しかもこれ程となると、『ダブル』だけでなくこの世界でも屈指の腕前なのだそうだ。
そうして長い魔法の構築が完成すると、周囲にあった大量の魔力はその周囲に置かれていた12体のゴーレムの額と胸に埋め込まれた魔石に吸収されていく。
そして今度は、それぞれのゴーレムの魔石からゴーレムの体中に魔力が供給されていく。
ゴーレムの誕生の瞬間だ。
最新型のゴーレムは、単に石を積み上げたような形状ではなく、人でいう関節など稼働する場所がそれっぽい形をしている。

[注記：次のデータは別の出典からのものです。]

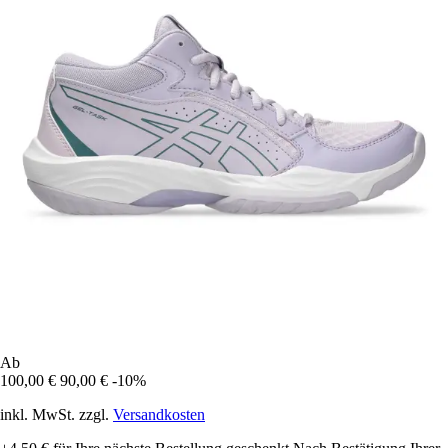
Ab
100,00 €
90,00 €
-10%
inkl. MwSt. zzgl.
Versandkosten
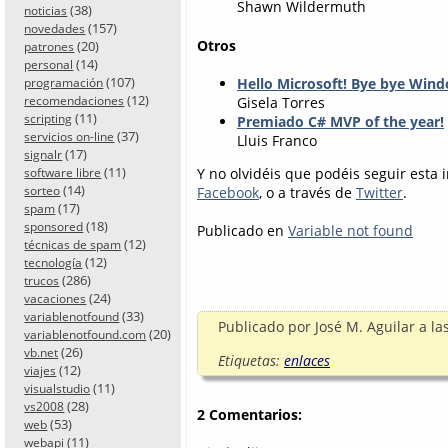
Shawn Wildermuth
(38)
noticias
(157)
novedades
Otros
(20)
patrones
(14)
personal
(107)
Hello Microsoft! Bye bye Wi
programación
(12)
Gisela Torres
recomendaciones
(11)
scripting
Premiado C# MVP of the year!
(37)
servicios on-line
Lluis Franco
(17)
signalr
(11)
Y no olvidéis que podéis seguir esta
software libre
(14)
sorteo
Facebook
, o a través de
Twitter
.
(17)
spam
(18)
sponsored
Publicado en
Variable not found
(12)
técnicas de spam
(12)
tecnología
(286)
trucos
(24)
vacaciones
(33)
variablenotfound
Publicado por
José M. Aguilar
a la
(20)
variablenotfound.com
(26)
vb.net
Etiquetas:
enlaces
(12)
viajes
(11)
visualstudio
(28)
vs2008
2 Comentarios:
(53)
web
(11)
webapi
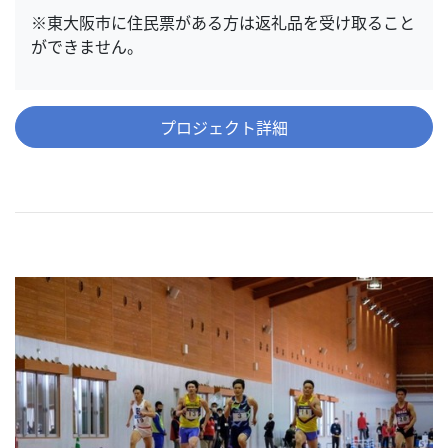
※東大阪市に住民票がある方は返礼品を受け取ること
ができません。
プロジェクト詳細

強度とか大丈夫なのかと思うが、強度が必要な箇所は金属でできていた。
よく見れば、手も何かの金属で出来ていたり、金属製の鎧のようなパーツもある。
これにより、ファンタジックな稼働に必要な魔力使用量を減らしているらしい。
そして全体の造形がやたらとよく出来ていると思ったら、岩ではなく強度を強めたコンクリートで各パーツを成形したのだそうだ。しかも鉄筋入りなので、すごく丈夫だ。

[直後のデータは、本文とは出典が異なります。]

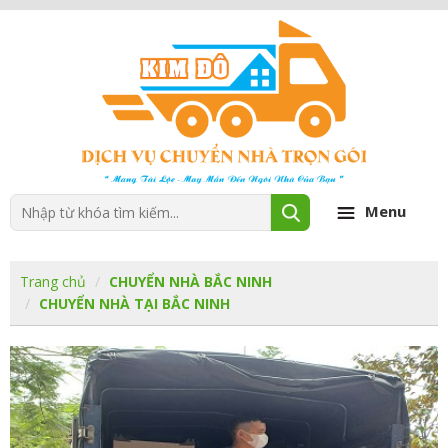
Menu
Trang chủ
CHUYỂN NHÀ BẮC NINH
CHUYỂN NHÀ TẠI BẮC NINH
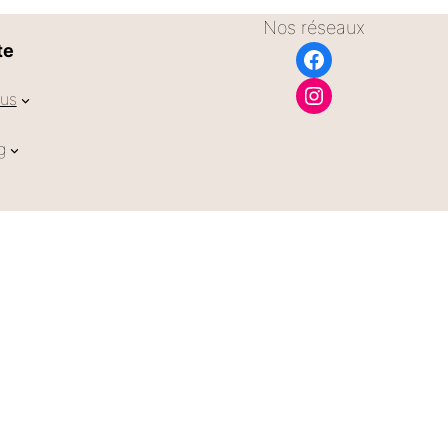
Nos réseaux
te
Facebook
Instagram
us
g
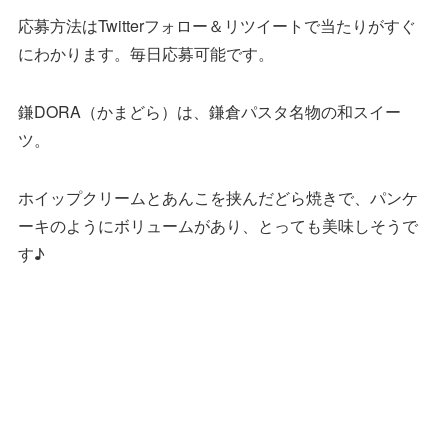
応募方法はTwitterフォロー＆リツイートで当たりがすぐ
にわかります。毎日応募可能です。
鎌DORA（かまどら）は、鎌倉パスタ名物の和スイー
ツ。
ホイップクリームとあんこを挟んだどら焼きで、パンケ
ーキのようにボリュームがあり、とっても美味しそうで
す♪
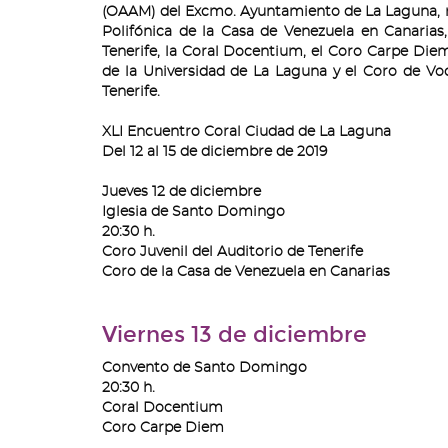
(OAAM) del Excmo. Ayuntamiento de La Laguna, re
Polifónica de la Casa de Venezuela en Canarias,
Tenerife, la Coral Docentium, el Coro Carpe Diem
de la Universidad de La Laguna y el Coro de Vo
Tenerife.
XLI Encuentro Coral Ciudad de La Laguna
Del 12 al 15 de diciembre de 2019
Jueves 12 de diciembre
Iglesia de Santo Domingo
20:30 h.
Coro Juvenil del Auditorio de Tenerife
Coro de la Casa de Venezuela en Canarias
Viernes 13 de diciembre
Convento de Santo Domingo
20:30 h.
Coral Docentium
Coro Carpe Diem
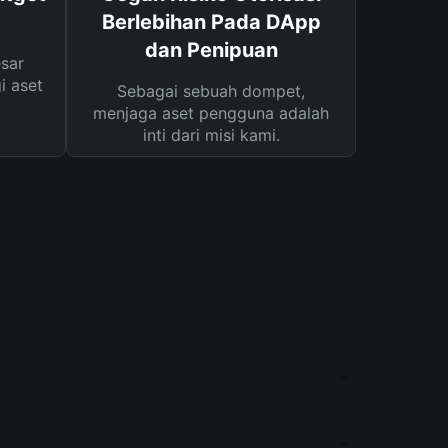
Berlebihan Pada DApp
dan Penipuan
sar
i aset
Sebagai sebuah dompet,
menjaga aset pengguna adalah
inti dari misi kami.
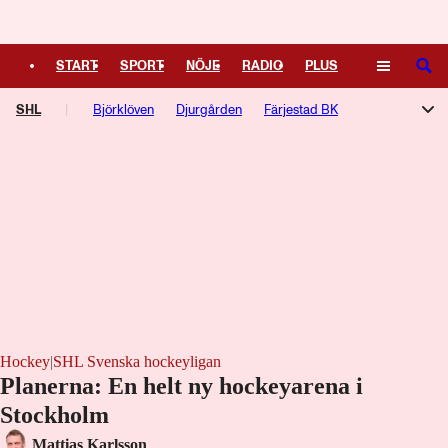
Logga in
START
SPORT
NÖJE
RADIO
PLUS
SÖK
SHL
TIPSA
Björklöven
TV
KULTUR
Djurgården
LEDARE
Färjestad BK
Frölunda HC
HV 71
Linköping HC
Luleå HF
Malmö Redhawks
Brynäs
Rögle BK
Skellefteå AIK
Timrå IK
Växjö Lakers
Örebro HK
Hockey
|
SHL Svenska hockeyligan
Planerna: En helt ny hockeyarena i
Stockholm
Mattias Karlsson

つまり目の前の12体のゴーレムは、鉄筋コンクリートゴーレムという事になる。
現代技術を使用しているので、ある意味チートだ。
ただ、全体として受ける印象は、大きなプラモデルだった。
そしてその鉄筋コンクリートゴーレムが動き出して、行儀よく博士の前に整列していく。
動きがかなり滑らかだ。
「完成しましたね」
「君、そこは『目覚めた』と表現してもらいたいところだな」
「ノリノリですね」
「うむ。いつもこの瞬間が堪らない。特に今回は、試作品だから好きにして良いという事で、造形にこだわったからな」
本当に満足そうな笑みを浮かべている。
その笑顔を見るだけで、オレもこれくらい打ち込める何かが欲しいとすら思えてしまう。
そしてそこまで満足しているのなら、どのくらいのものなのか知りたいところだ。
「強さはどのくらいですか?」
「そうだな、吾輩的にはBランクあると見ている。オーガくらいなら1対複数でも相手できる筈だ」
確かに見た目は強そうだし、体つきが普通の岩巨人ではない。
「機敏そうですもんね」
「うむ。プラモデルの技術を応用したが、ここまで上手くいくとはな」
「それに素手じゃないんですね。ゴーレムのお約束はいいんですか?」
「本当はビームサーベルにしたかったのだがな」
オレには理解できない単語だったが、言葉からある程度予想はついたので、それよりも気になった事を口にする。
「このサイズなら、鉄製でも十分強力でしょう」
「ウム。鉄だけで作るとサビの問題とか後のメンテが少し面倒なのだけど、人と同じ手持ち武装が持てるので、このような事も可能なのだ。命令を与えれば、他の武器を持たせる事も出来るぞ」
「そういうのがアリなら、全身も鉄の鎧とかで覆うのもアリなんじゃあ?」
何となく聞いてみたが、思う所があるのか腕組みながらとなった。
「こいつらは試作だし、自律的に森の奥で魔物を狩るために作り出したゴーレムだから、出来るだけ整備いらずにしてある。それに鉄筋コンクリートだから、体の修理も楽チンだ」
出来栄えに目を細め、博士はとても満足げだ。
「それで、今完成させたはいいけど、どうするの?」
「ものは凄いが、流石に連れては行けんよなあ」
「やはりここの警備を増やすのかの?」
魔法が終わったので、レイ博士のもとに3人が集まってくる。
ゴーレムが動き出したというのに、女性陣はまだ非難がましい。
少しは、目をキラキラさせているラルドさんを見習ってもいいと思えてしまう。
「心配ご無用。今言ったように、こ奴らは自律性が高い上に、戦闘力も高い」
「とは言え、ゴーレムだ。足は遅いだろう」
「うむ。ゆえに、今より命じて作戦地点に向かわせる」
「単独で? 大丈夫なの?」
「そのために作った。さあ、新たな我が子らよ、この地点まで赴くが良い。そして道中共々、邪魔立てする魔物どもに恐怖を振り撒いてくるのだ!」
レイ博士が地図を示しつつ芝居がかって命じると、頭の目の位置にある魔石が「ビンっ!」という感じで強く輝き、1体また1体と動き出し、2列縦隊を組んで歩み始める。
その速度は人が歩くくらいだけど、ゴーレムとして見れば確かに速い。